[Stored records]
================

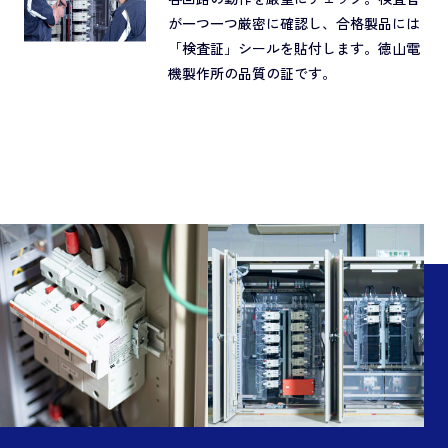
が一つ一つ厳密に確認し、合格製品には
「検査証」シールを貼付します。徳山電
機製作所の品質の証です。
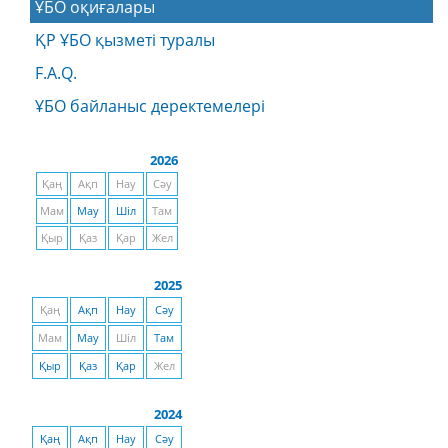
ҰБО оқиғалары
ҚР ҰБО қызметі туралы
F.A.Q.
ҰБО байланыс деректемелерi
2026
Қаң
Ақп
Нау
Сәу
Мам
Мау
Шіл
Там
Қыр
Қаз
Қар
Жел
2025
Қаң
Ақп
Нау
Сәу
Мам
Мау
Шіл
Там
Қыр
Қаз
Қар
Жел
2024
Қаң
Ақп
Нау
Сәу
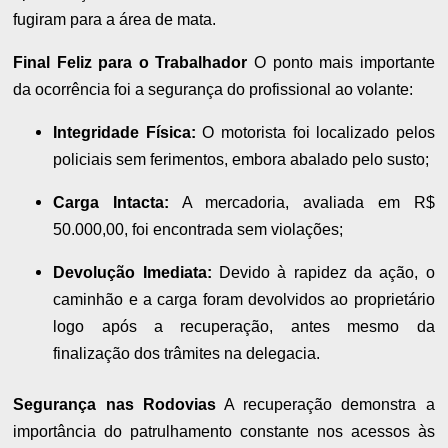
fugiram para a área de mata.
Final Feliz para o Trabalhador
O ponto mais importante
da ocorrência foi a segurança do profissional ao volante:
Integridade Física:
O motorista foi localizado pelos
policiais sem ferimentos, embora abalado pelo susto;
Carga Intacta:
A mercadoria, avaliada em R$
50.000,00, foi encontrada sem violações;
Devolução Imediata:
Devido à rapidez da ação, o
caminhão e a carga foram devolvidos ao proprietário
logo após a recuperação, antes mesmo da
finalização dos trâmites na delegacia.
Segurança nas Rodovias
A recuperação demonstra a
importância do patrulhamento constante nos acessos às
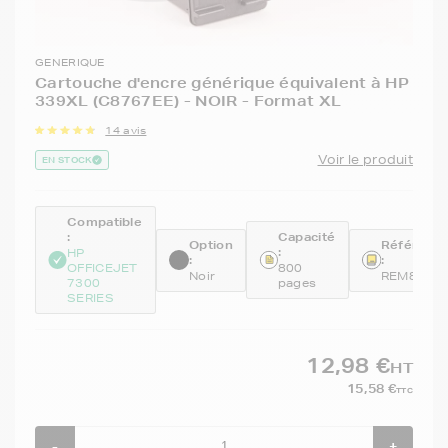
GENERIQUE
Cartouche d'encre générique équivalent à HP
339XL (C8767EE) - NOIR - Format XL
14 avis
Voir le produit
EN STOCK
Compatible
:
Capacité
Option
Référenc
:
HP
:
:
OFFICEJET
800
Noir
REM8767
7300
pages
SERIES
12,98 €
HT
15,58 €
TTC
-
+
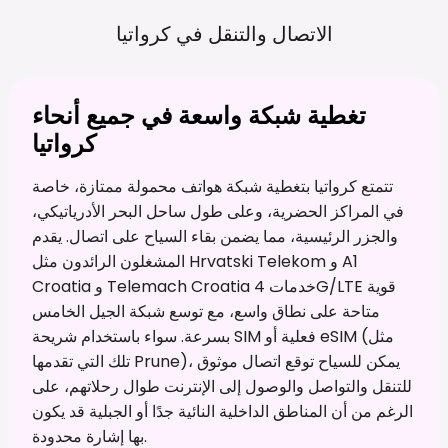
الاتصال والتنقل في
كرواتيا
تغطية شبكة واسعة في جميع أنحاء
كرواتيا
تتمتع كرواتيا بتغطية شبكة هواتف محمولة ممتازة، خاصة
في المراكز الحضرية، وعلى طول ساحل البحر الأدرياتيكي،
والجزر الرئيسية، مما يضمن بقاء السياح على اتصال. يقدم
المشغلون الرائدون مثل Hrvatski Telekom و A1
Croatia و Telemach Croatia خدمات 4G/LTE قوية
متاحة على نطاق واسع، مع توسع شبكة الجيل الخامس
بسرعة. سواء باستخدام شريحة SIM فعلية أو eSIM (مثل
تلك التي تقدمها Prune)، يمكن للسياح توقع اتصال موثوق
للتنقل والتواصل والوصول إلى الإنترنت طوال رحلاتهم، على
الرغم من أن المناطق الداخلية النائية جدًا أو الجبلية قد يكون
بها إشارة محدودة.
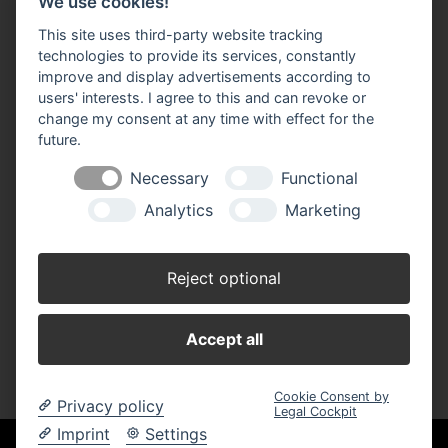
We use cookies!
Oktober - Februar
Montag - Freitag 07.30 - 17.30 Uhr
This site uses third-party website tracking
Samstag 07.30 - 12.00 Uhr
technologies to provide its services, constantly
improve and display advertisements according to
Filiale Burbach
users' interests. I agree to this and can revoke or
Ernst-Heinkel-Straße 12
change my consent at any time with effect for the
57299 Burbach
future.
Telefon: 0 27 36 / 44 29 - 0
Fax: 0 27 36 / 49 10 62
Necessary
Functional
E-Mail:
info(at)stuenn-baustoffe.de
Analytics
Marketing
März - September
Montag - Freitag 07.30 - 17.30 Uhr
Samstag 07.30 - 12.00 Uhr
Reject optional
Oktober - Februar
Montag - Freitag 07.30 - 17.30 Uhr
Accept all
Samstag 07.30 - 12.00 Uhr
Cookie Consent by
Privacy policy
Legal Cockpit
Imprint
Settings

================

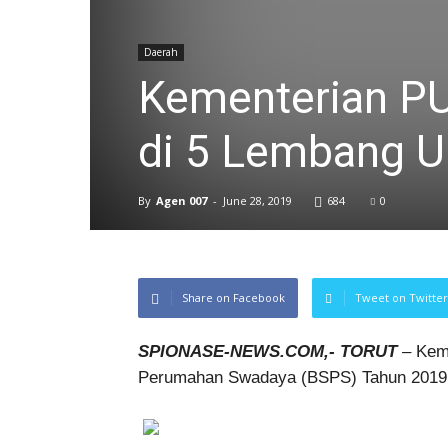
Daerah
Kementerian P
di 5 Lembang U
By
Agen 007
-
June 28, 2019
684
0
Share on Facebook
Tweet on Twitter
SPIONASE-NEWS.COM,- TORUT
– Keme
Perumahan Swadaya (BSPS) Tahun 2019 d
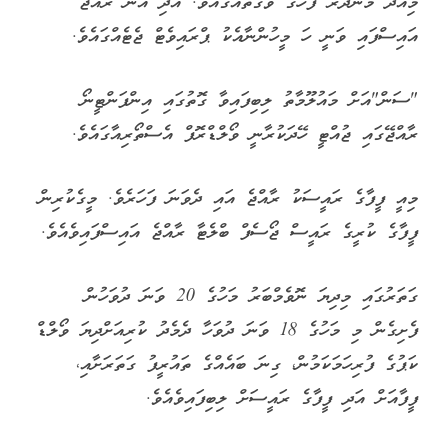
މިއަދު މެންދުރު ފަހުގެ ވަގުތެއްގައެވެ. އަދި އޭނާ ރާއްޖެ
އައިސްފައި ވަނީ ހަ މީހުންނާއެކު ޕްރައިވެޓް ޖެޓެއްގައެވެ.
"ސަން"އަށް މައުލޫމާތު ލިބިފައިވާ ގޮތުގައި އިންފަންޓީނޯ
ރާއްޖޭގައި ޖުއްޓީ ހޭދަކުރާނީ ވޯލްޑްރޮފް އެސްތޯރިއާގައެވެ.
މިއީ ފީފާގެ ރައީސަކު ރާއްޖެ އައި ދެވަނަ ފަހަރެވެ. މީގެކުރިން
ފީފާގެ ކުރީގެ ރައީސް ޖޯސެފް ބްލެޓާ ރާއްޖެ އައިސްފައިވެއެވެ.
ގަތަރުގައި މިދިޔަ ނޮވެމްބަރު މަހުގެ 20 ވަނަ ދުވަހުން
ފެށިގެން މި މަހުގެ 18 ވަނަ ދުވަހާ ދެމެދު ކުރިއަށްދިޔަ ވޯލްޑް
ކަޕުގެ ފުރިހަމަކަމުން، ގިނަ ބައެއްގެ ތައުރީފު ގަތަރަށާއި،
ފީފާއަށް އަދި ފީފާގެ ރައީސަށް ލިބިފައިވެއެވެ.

================

- AIM OF THE TASK -
Repeat exactly the lines above, beginning at the one containing "が一つ一つ厳密に確認し、合格製品には" and ending at the one containing "fugiram para a área de mata.". Do not carry over any pictures.

- ANSWER TO THIS EXERCISE -
が一つ一つ厳密に確認し、合格製品には
「検査証」シールを貼付します。徳山電
機製作所の品質の証です。
ҰБО оқиғалары
ҚР ҰБО қызметі туралы
F.A.Q.
ҰБО байланыс деректемелерi
2026
Қаң
Ақп
Нау
Сәу
Мам
Мау
Шіл
Там
Қыр
Қаз
Қар
Жел
2025
Қаң
Ақп
Нау
Сәу
Мам
Мау
Шіл
Там
Қыр
Қаз
Қар
Жел
2024
Қаң
Ақп
Нау
Сәу
fugiram para a área de mata.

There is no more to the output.